In tanta confusione uno spunto positivo del documento esiste. La possibilità di assumere gli specializzandi degli ultimi due anni facendo loro continuare un percorso formativo in ospedale. Niente di nuovo, esiste infatti una finanziaria ed un il DDL Calabria che già permette questo, ma monitorare, governare ed ordinare un processo non è mai superfluo, né scontato soprattutto oggi, soprattutto nel nostro Paese.

Una preoccupazione ed una attenzione particolare, merita questo punto: la tipologia di inquadramento contrattuale del medico in formazione. Non vorremo che l’assunzione di specializzandi fosse semplicemente un cavallo di troia per utilizzare gli specializzandi come sostitutivi del personale di ruolo.

Occorre invece che vengano inquadrati in un contratto dell’area della dirigenza per far acquisire loro i diritti di cui oggi non godono: ferie, malattia, orario di lavoro congruo, assicurazione.
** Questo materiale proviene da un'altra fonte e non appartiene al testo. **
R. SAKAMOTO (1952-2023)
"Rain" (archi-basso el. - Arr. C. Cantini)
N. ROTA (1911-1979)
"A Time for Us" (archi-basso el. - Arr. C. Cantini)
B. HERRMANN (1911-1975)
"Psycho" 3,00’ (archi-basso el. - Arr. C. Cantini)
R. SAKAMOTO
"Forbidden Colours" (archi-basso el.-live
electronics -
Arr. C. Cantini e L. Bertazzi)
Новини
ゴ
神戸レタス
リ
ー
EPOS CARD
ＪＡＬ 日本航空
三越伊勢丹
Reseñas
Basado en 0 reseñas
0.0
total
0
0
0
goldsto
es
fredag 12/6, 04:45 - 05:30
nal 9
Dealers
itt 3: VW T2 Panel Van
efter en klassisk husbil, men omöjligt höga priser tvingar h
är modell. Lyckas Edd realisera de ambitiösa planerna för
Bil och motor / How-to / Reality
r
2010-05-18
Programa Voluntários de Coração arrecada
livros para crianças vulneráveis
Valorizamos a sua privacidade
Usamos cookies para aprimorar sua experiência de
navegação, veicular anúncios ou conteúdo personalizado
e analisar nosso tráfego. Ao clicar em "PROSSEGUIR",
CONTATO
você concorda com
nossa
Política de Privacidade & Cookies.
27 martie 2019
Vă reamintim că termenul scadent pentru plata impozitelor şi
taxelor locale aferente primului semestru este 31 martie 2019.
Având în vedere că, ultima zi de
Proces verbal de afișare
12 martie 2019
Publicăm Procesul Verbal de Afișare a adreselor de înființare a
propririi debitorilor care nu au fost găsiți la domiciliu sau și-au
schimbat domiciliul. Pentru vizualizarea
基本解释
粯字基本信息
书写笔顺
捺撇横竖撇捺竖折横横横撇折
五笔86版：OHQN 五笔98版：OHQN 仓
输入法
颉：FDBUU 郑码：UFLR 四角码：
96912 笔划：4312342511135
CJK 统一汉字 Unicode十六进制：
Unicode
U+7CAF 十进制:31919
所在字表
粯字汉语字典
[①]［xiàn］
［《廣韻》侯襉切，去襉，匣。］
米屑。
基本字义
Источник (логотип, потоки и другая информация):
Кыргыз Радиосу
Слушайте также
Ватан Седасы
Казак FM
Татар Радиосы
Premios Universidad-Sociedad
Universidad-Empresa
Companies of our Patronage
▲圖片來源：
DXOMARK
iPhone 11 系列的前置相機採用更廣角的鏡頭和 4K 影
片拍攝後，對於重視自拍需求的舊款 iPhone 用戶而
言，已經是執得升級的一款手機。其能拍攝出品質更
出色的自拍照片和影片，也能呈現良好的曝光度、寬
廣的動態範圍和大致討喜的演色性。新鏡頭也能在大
Forse i tempi sono maturi anche in Italia per adottare quel concetto di ‘Learning hospital’ già presente in tutta Europa e che permetterebbe di aumentare la qualità formativa e ridurre i tempi di ingresso nel mondo del lavoro per tanti medici.

Queste proposte mi ricordano un famoso film ‘Proposta indecente’, in quel film però la proposta comportava del denaro in cambio, qui è invece in gioco la salute e la vita di milioni di persone.

E’ diventato imprescindibile fermarsi, analizzare seriamente lo stato in cui verte il nostro sistema sanitario pubblico, adottare misure serie e soprattutto occorrono investimenti. La risoluzione dei problemi sanitari passa inevitabilmente da scelte politiche coraggiose. Soprattutto non possiamo permettere di giocare con la Sanità, perché, come si dice a Napoli, ‘a salute è ‘na cosa seria.